Prostituzione in comunità la difesa: testi inattendibili

Arborea, udienza del processo per abusi al Samaritano di don Giovanni Usai Lungo interrogatorio per il maresciallo che condusse le indagini

ARBOREA. Testimone chiave. Lo è per l’accusa che ha già avuto modo di interrogarlo, lo è per la difesa che ieri l’ha sottoposto a un fuoco di fila di domande. A deporre è stato ancora una volta il maresciallo dei carabinieri Giuseppe Zara, ovvero colui che guidò le indagini su don Giovanni Usai e le presunte giornate troppo allegre che si consumavano nella comunità Il Samaritano che ospitava detenuti che stavano scontando la pena in regime alternativo alla detenzione in carcere.

Il sacerdote gestiva la comunità ed è accusato di favoreggiamento della prostituzione, che alcuni ospiti avrebbero praticato all’interno della struttura. Questo reato viene contestato anche al nigeriano Gabriel Imasidou Osarhewinda, ma è soprattutto l’imputazione di abuso sessuale a preoccupare don Giovanni Usai che è accusato di aver avuto rapporti non consenzienti con una delle ragazze ospiti del Samaritano.

Le accuse si conoscono da tempo, esattamente dal dicembre 2010, momento in cui scattò la misura cautelare nei confronti del sacerdote. Ed è proprio a quel 2010 che l’avvocato difensore Anna Maria Uras è tornata più volte con le sue domande rivolte al maresciallo Giuseppe Zara. L’obiettivo della difesa era quello di far notare come le indagini avessero seguito un’unica direzione, trascurando altre piste che avrebbero chiamato in causa altre persone e ancora come il processo si stia fondando su dichiarazioni di testimoni inaffidabili.

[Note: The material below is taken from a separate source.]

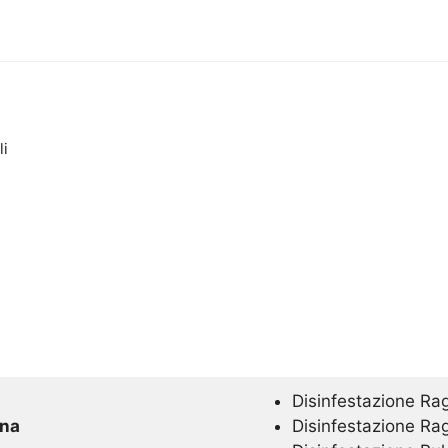
li
Disinfestazione Ra
ana
Disinfestazione Ra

È stato motivo di scontro con il pubblico ministero Marco De Crescenzo che ha invece più volte chiesto l’intervento del collegio giudicante presieduto da Carla Altieri, a latere i giudici Elisa Marras e Francesco Mameli, affinché l’interrogatorio non venisse trasformato in una sorta di processo alla procura e al suo modus operandi. Le domande della difesa, comunque, non hanno riguardato i punti salienti delle accuse mosse a don Giovanni Usai. Non si è parlato dell’abuso sessuale, non si è parlato di episodi di prostituzione all’interno della comunità. Questi argomenti erano stati peraltro già approfonditi nelle tantissime udienze del processo che va avanti da oltre sei anni, fermato da impedimenti di vario tipo.

La sentenza ancora non è prossima. Il 25 ottobre inizierà l’audizione dei testimoni della difesa, un lungo elenco a cui vanno ad aggiungersi quelli della lista dell’avvocato Carlo Figus
che difende Gabriel Imasidou Osarhewinda. Non basterà una sola udienza per esaurire le testimonianze, per cui si tornerà in aula anche il 24 gennaio. Una parte dei reati, quelli legati al favoreggiamento della prostituzione, dovrebbero essere già prescritti nel momento della sentenza.